Up and down with a Falcon 9 booster

SpaceX has released video from an Aug. 30 launch captured by a camera mounted aboard the first stage of a Falcon 9 rocket, showing the booster’s climb into space from Cape Canaveral and a fiery return to the Florida spaceport, where SpaceX will ready the vehicle for another mission.

The Falcon 9 rocket carried Argentina’s SAOCOM 1B radar imaging satellite into orbit after lifting off from pad 40 at Cape Canaveral Air Force Station at 7:18 p.m. EDT (2318 GMT) on Aug. 30.

Portions of the video released by SpaceX are sped up.

The video shows the Falcon 9 firing off pad 40 with 1.7 million pounds of thrust from nine Merlin 1D engines.

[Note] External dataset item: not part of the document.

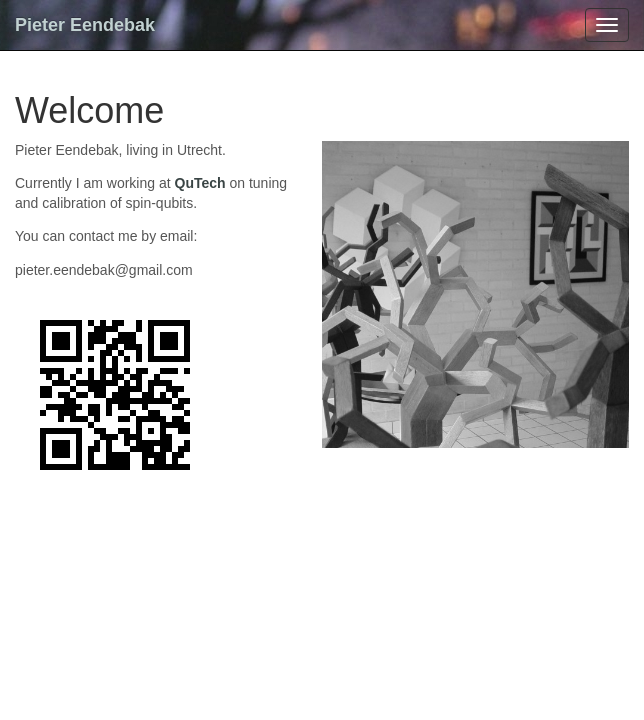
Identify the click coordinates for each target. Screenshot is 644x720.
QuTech (200, 183)
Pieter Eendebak (85, 25)
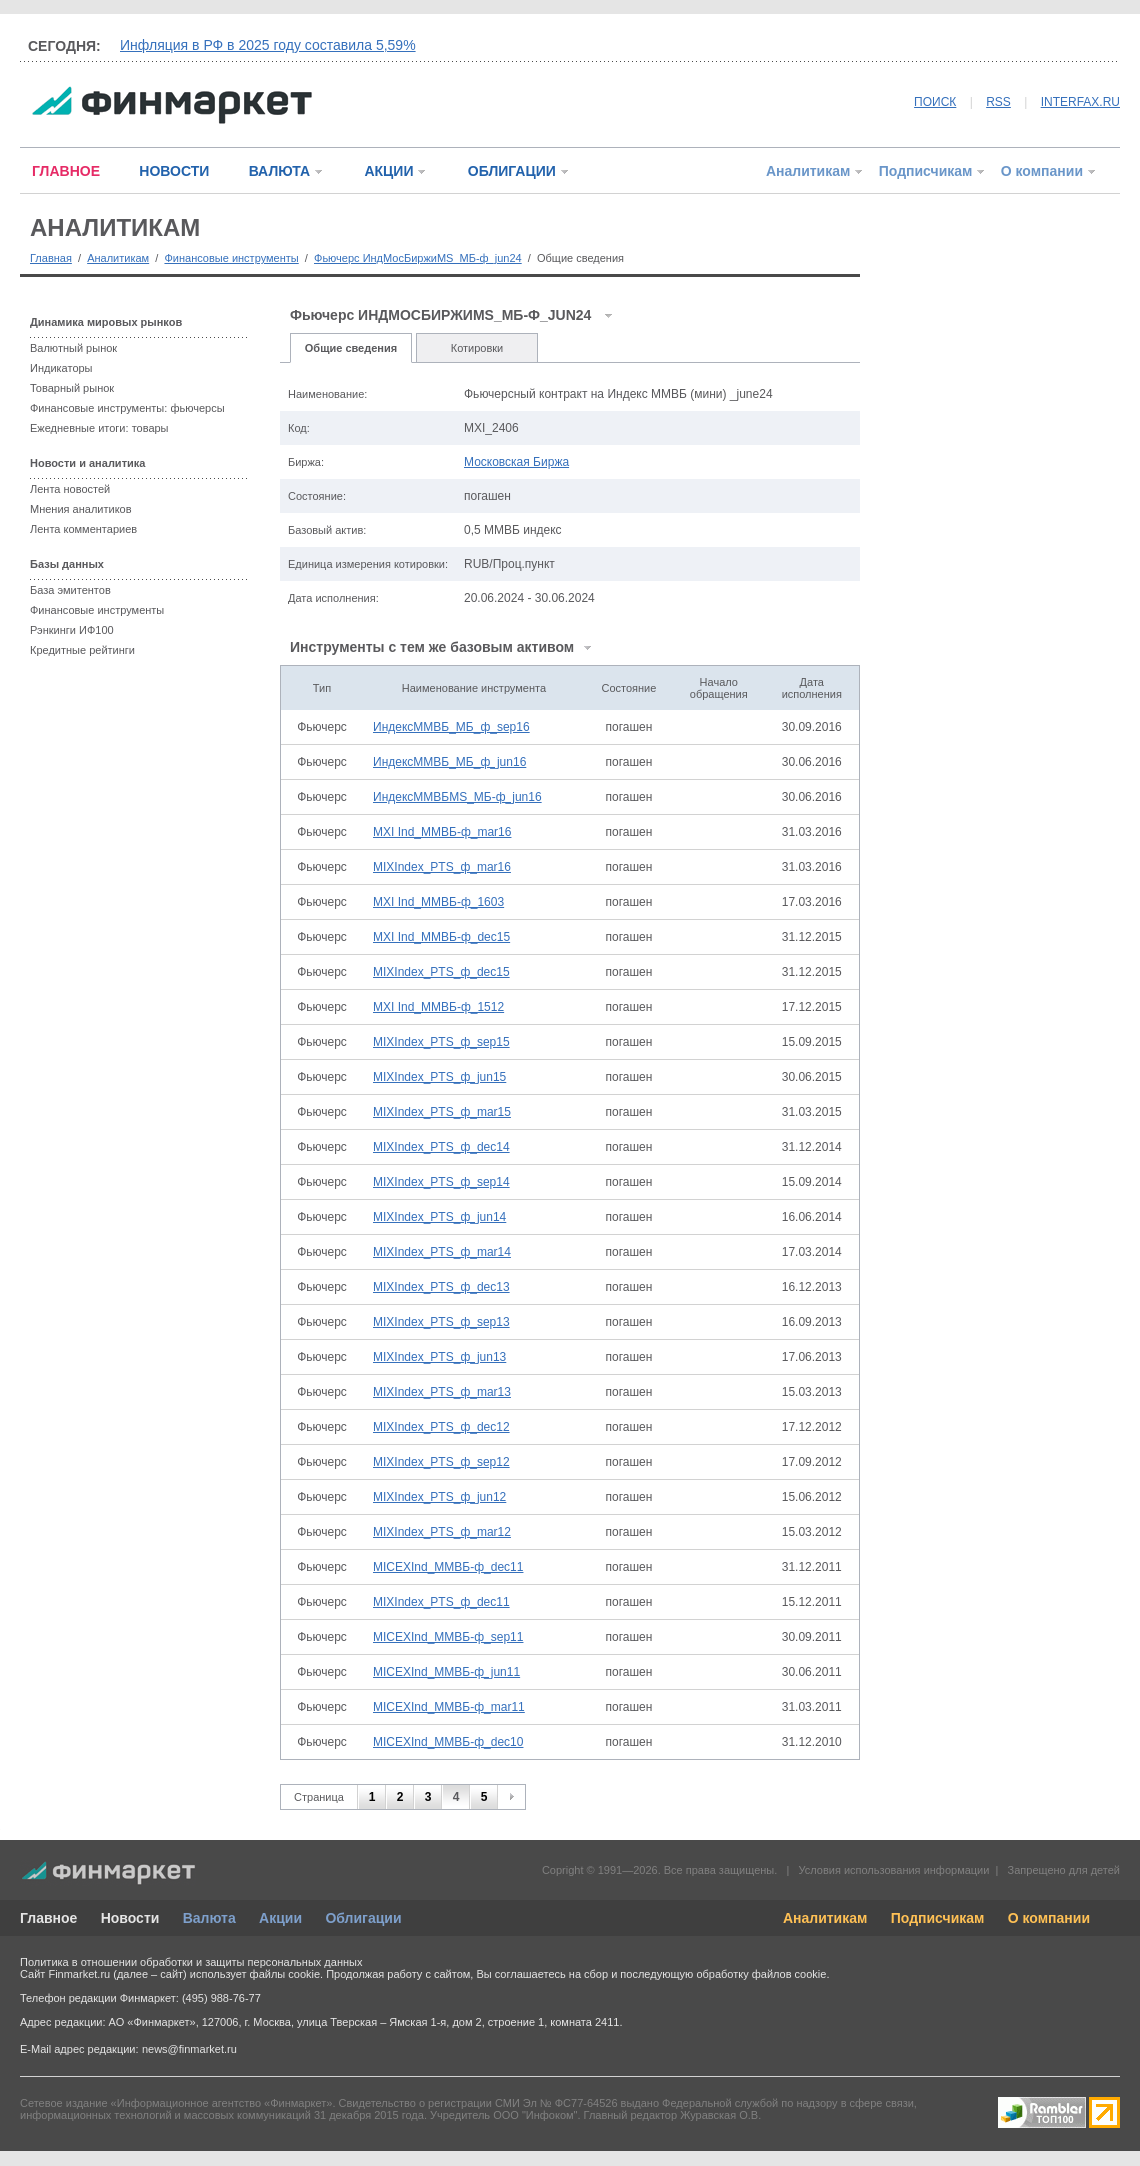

More than two minutes into the flight, the booster separated from the Falcon 9’s upper stage, which powered into orbit with the SAOCOM 1B satellite.

Pulses from cold gas thrusters are seen as the rocket flipped around to fly tail first. Then the rocket ignited three of its engines for a maneuver to reverse course and begin flying back toward Cape Canaveral.

Four titanium grid fins then unfurl to give the rocket added aerodynamic stability during re-entry into the atmosphere.

An entry burn, again using three of the booster’s nine engines, helped aim the rocket for a touchdown at Landing Zone 1, SpaceX’s concrete landing pad a few miles south of the company’s two launch facilities.

The final engine firing in the sequence used just the rocket’s center engine to brake for landing. Four legs extended from the base of the rocket before it settled on the seaside landing pad.

The Aug. 30 launch marked the fourth flight of this particular rocket — designated B1059 — and the successful landing paves the way for SpaceX to ready the reusable booster for future missions.